Seit drei Jahren bewachen Schutzhunde auch seine Herde. Seither sorgt er sich auch über Beschwerden über Lärmbelästigung: Wenn er seine Herde verlegt, versucht er dies den Anwohnern rechtzeitig mitzuteilen. „Ich glaube, die Politik stellt sich vor, dass man den Hunden sagen kann: Halt jetzt den Mund und dann hält der Hund auch den Mund. Aber so funktioniert das nicht. Wir sind nachts auf die Hunde angewiesen, dann müssen die Hunde allein entscheiden, ob sie gerade einen Freund oder Feind anbellen“, sagt Darscheid. „Es ist schließlich ihre Aufgabe, den Wolf durch Bellen zu vertreiben.“

Tag der offenen Weide, organisiert von Schäfer Simon Darscheid aus Hennef-Söven

Schafzüchter Simon Darscheid aus Hennef-Söven

Die Beschwerden aus der Nachbarschaft der Landwirtin könne er verstehen, sagt Darscheid. „Ich könnte das auch bei meiner Nachbarschaft verstehen.“ In Nordrhein-Westfalen gäbe es schließlich weniger freie Fläche als in Brandenburg, die Schafherden grenzen deshalb häufiger an Ortschaften. Die Anordnung, dass die Hunde der Landwirtin nun nachts ins Haus gebracht werden müssen, sieht er trotzdem kritisch. Hunde und Herde seien schließlich ein Team, sie verbringen 24 Stunden am Tag zusammen und ertragen eine Trennung schwer. Zudem sei es „eine einzige Katastrophe“ für einen Hund, der eigentlich den Winter draußen bei den Schafen verbringt, mit seinem Winterfell ins beheizte Wohnhaus gesperrt zu sein.

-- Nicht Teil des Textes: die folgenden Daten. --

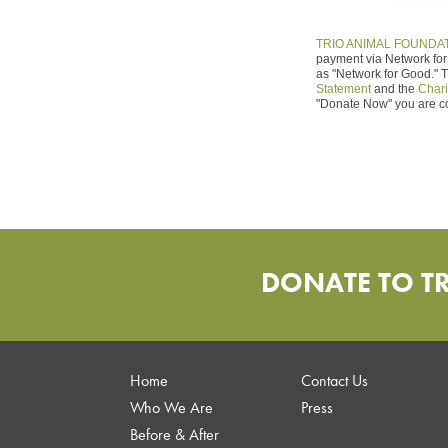
TRIO ANIMAL FOUNDA
payment via Network for 
as "Network for Good." 
Statement
and the
Chari
"Donate Now" you are c
DONATE TO T
Home
Contact Us
Who We Are
Press
Before & After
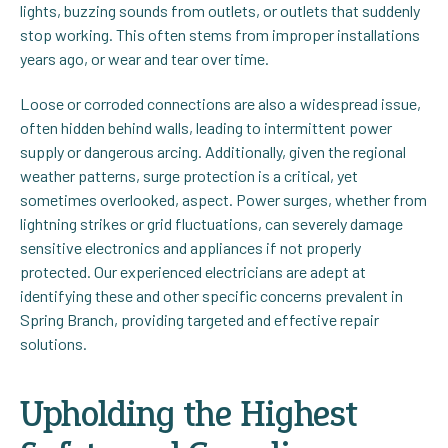
lights, buzzing sounds from outlets, or outlets that suddenly
stop working. This often stems from improper installations
years ago, or wear and tear over time.
Loose or corroded connections are also a widespread issue,
often hidden behind walls, leading to intermittent power
supply or dangerous arcing. Additionally, given the regional
weather patterns, surge protection is a critical, yet
sometimes overlooked, aspect. Power surges, whether from
lightning strikes or grid fluctuations, can severely damage
sensitive electronics and appliances if not properly
protected. Our experienced electricians are adept at
identifying these and other specific concerns prevalent in
Spring Branch, providing targeted and effective repair
solutions.
Upholding the Highest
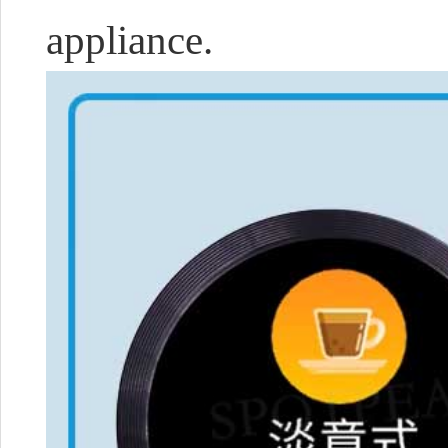
appliance.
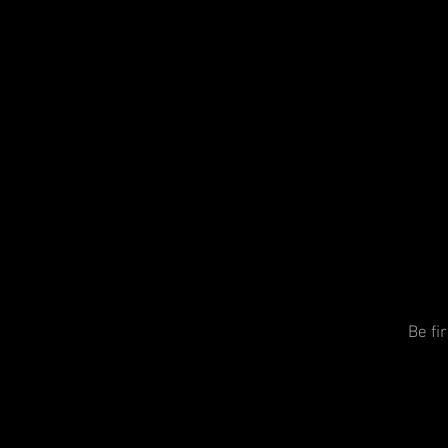
Be fi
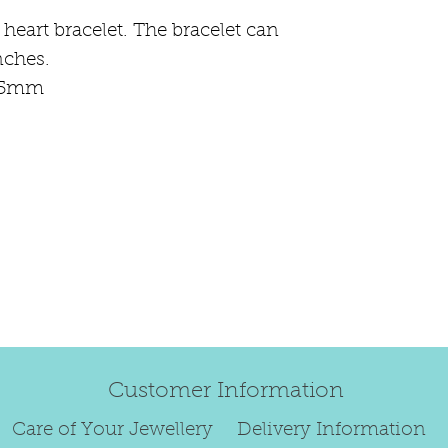
 heart bracelet. The bracelet can
Regrettably, de
nches.
original order 
 15mm
Any items retur
damaged or bec
credited. We wi
return/exchang
item returned i
For reasons of
to exchange ear
We are unable 
personalised i
Paws.
Customer Information
To read our ful
Care of Your Jewellery
Delivery Information
see below.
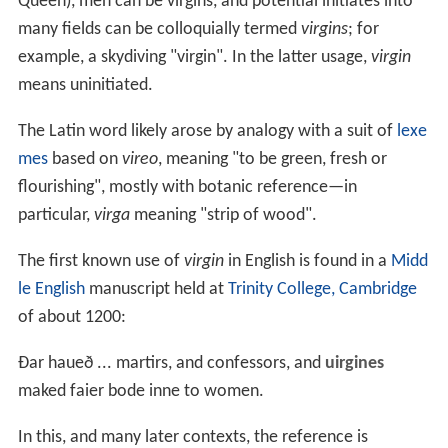
Queen), men can be virgins, and potential initiates into
many fields can be colloquially termed
virgins
; for
example, a skydiving "virgin". In the latter usage,
virgin
means uninitiated.
The Latin word likely arose by analogy with a suit of
lexe
mes
based on
vireo
, meaning "to be green, fresh or
flourishing", mostly with botanic reference—in
particular,
virga
meaning "strip of wood".
The first known use of
virgin
in English is found in a
Midd
le English
manuscript held at
Trinity College, Cambridge
of about 1200:
Ðar haueð ... martirs, and confessors, and
uirgines
maked faier bode inne to women.
In this, and many later contexts, the reference is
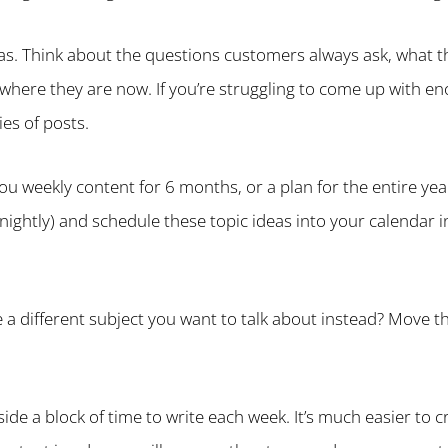
as. Think about the questions customers always ask, what 
 where they are now. If you’re struggling to come up with e
ies of posts.
you weekly content for 6 months, or a plan for the entire ye
tnightly) and schedule these topic ideas into your calendar
 a different subject you want to talk about instead? Move t
ide a block of time to write each week. It’s much easier to c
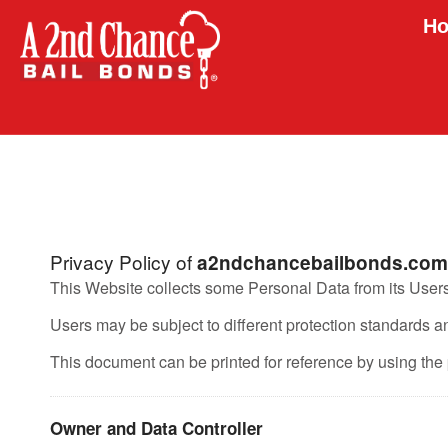
Ho
Privacy Policy of
a2ndchancebailbonds.com
This Website collects some Personal Data from its Users
Users may be subject to different protection standards 
This document can be printed for reference by using the 
Owner and Data Controller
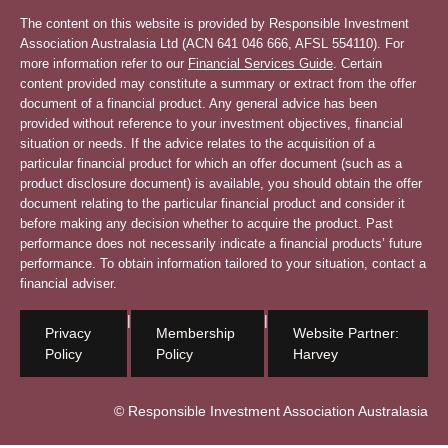
The content on this website is provided by Responsible Investment
Association Australasia Ltd (ACN 641 046 666, AFSL 554110). For
more information refer to our
Financial Services Guide
. Certain
content provided may constitute a summary or extract from the offer
document of a financial product. Any general advice has been
provided without reference to your investment objectives, financial
situation or needs. If the advice relates to the acquisition of a
particular financial product for which an offer document (such as a
product disclosure document) is available, you should obtain the offer
document relating to the particular financial product and consider it
before making any decision whether to acquire the product. Past
performance does not necessarily indicate a financial products’ future
performance. To obtain information tailored to your situation, contact a
financial adviser.
|
|
Privacy
Membership
Website Partner:
Policy
Policy
Harvey
© Responsible Investment Association Australasia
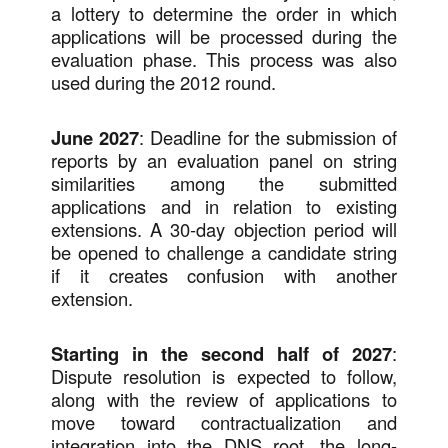
a lottery to determine the order in which
applications will be processed during the
evaluation phase. This process was also
used during the 2012 round.
June 2027
: Deadline for the submission of
reports by an evaluation panel on string
similarities among the submitted
applications and in relation to existing
extensions. A 30-day objection period will
be opened to challenge a candidate string
if it creates confusion with another
extension.
Starting in the second half of 2027
:
Dispute resolution is expected to follow,
along with the review of applications to
move toward contractualization and
integration into the DNS root, the long-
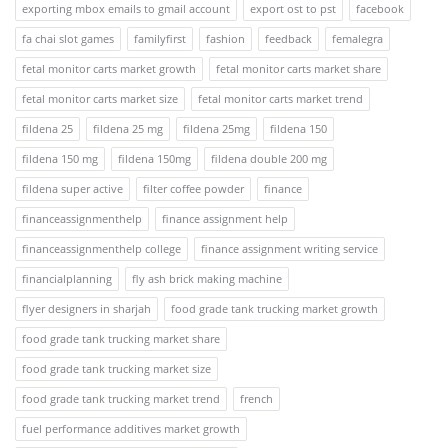
exporting mbox emails to gmail account
export ost to pst
facebook
fa chai slot games
familyfirst
fashion
feedback
femalegra
fetal monitor carts market growth
fetal monitor carts market share
fetal monitor carts market size
fetal monitor carts market trend
fildena 25
fildena 25 mg
fildena 25mg
fildena 150
fildena 150 mg
fildena 150mg
fildena double 200 mg
fildena super active
filter coffee powder
finance
financeassignmenthelp
finance assignment help
financeassignmenthelp college
finance assignment writing service
financialplanning
fly ash brick making machine
flyer designers in sharjah
food grade tank trucking market growth
food grade tank trucking market share
food grade tank trucking market size
food grade tank trucking market trend
french
fuel performance additives market growth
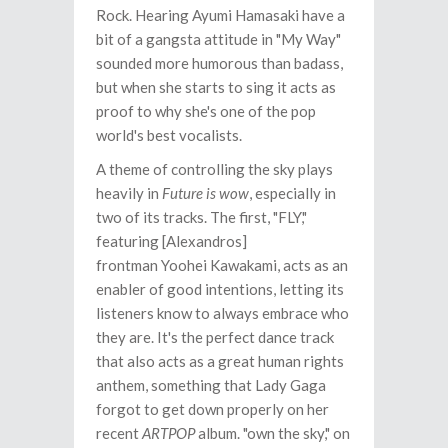
Rock. Hearing Ayumi Hamasaki have a
bit of a gangsta attitude in "My Way"
sounded more humorous than badass,
but when she starts to sing it acts as
proof to why she's one of the pop
world's best vocalists.
A theme of controlling the sky plays
heavily in
Future is wow
, especially in
two of its tracks. The first, "FLY,"
featuring [Alexandros]
frontman Yoohei Kawakami, acts as an
enabler of good intentions, letting its
listeners know to always embrace who
they are. It's the perfect dance track
that also acts as a great human rights
anthem, something that Lady Gaga
forgot to get down properly on her
recent
ARTPOP
album. "own the sky," on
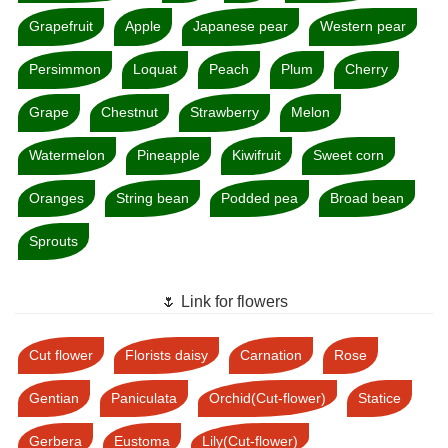
Grapefruit
Apple
Japanese pear
Western pear
Persimmon
Loquat
Peach
Plum
Cherry
Grape
Chestnut
Strawberry
Melon
Watermelon
Pineapple
Kiwifruit
Sweet corn
Oranges
String bean
Podded pea
Broad bean
Sprouts
🌷 Link for flowers
Cut flower
Florists daisy
Carnation
Rose
Gentian
Paniculata
Orchid(Cut-flower)
Statice
Gerbera
Eustoma
Lily(Cut-flower)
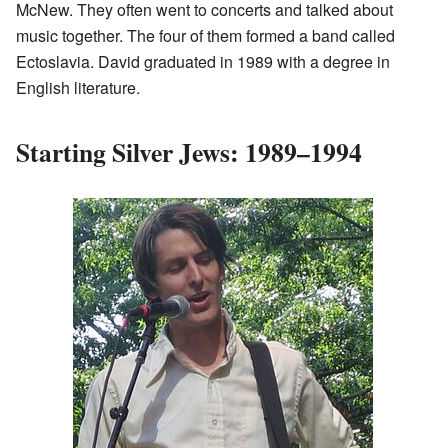
McNew. They often went to concerts and talked about
music together. The four of them formed a band called
Ectoslavia. David graduated in 1989 with a degree in
English literature.
Starting Silver Jews: 1989–1994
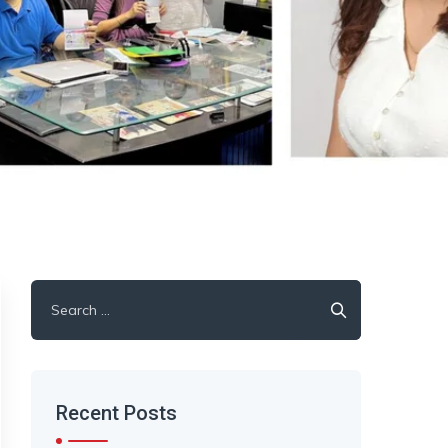
Search
for:
Recent Posts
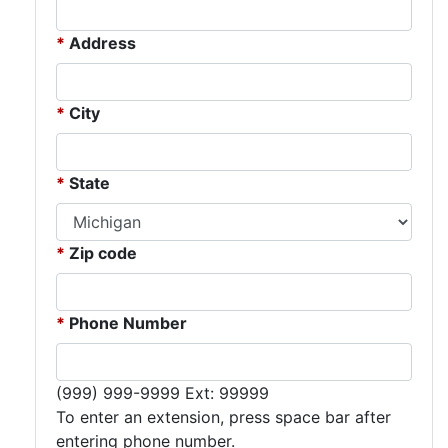
Address
City
State
Zip code
Phone Number
Expected format:
(999) 999-9999 Ext: 99999
To enter an extension, press space bar after
entering phone number.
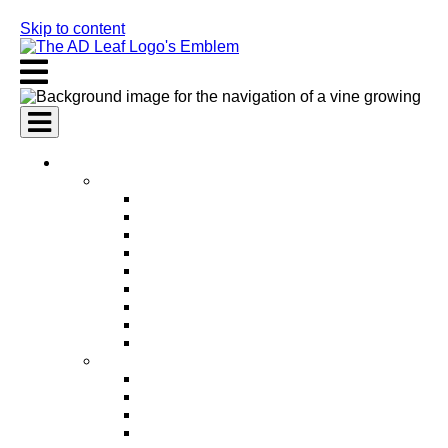
Skip to content
AI Services
AI Marketing Services
AI Search Engine Optimization (SEO)
AI Social Media Marketing
AI Pay Per Click Advertising (PPC)
AI Content Marketing
AI Email Marketing
AI Graphic Design
AI Video Production
AI Ad Copywriting & Optimization
AI Personalized Marketing
AI Sales Services
AI Business Development
AI Lead Generation
AI Phone Receptionist
AI Sales Agents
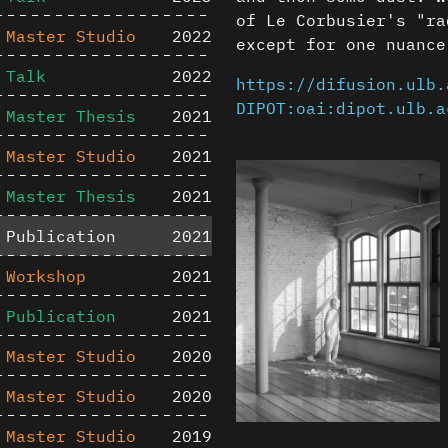
of Le Corbusier's "ra
Master Studio
2022
except for one nuance
Talk
2022
https://difusion.ulb.
DIPOT:oai:dipot.ulb.a
Master Thesis
2021
Master Studio
2021
Master Thesis
2021
Publication
2021
Workshop
2021
Publication
2021
Master Studio
2020
Master Studio
2020
Master Studio
2019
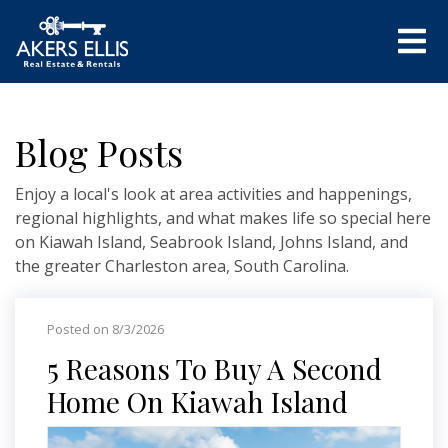
Blog Posts
Enjoy a local's look at area activities and happenings,
regional highlights, and what makes life so special here
on Kiawah Island, Seabrook Island, Johns Island, and
the greater Charleston area, South Carolina.
Posted on 8/3/2026
5 Reasons To Buy A Second
Home On Kiawah Island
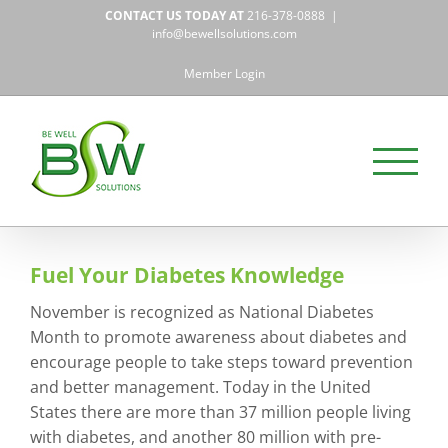
Skip
CONTACT US TODAY AT
216-378-0888
|
to
info@bewellsolutions.com
content
Member Login
Fuel Your Diabetes Knowledge
November is recognized as National Diabetes
Month to promote awareness about diabetes and
encourage people to take steps toward prevention
and better management. Today in the United
States there are more than 37 million people living
with diabetes, and another 80 million with pre-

Eine Katastrophe für den Hund und eine Katastrophe für die Halter, findet Darscheid. Vom Land sieht er sich allein gelassen. „Wir kriegen gesagt: Holt euch die Zäune, holt euch die Hunde, um die Herde vor Wölfen zu schützen“, sagt Darscheid. „Wir machen das alles und der Wolf geht trotzdem bei uns plündern. Und jetzt das.“ Er wünscht sich mehr Gesprächsangebote seitens des Landes, mehr Rechtssicherheit für die Schäfer. „Der Beschluss betrifft Hunde, die nicht vom Land gefördert wurden. Aber was ist, wenn das mal bei einem von uns passiert, die aus Landesmitteln geförderte Hunde haben? Soll ich die abends dem Land zurückgeben?“, so Darscheid. „Wir können die Herdenschutzhunde nicht einfach aus dem Regal nehmen und nach Belieben wieder zurückstellen.“ (mit det)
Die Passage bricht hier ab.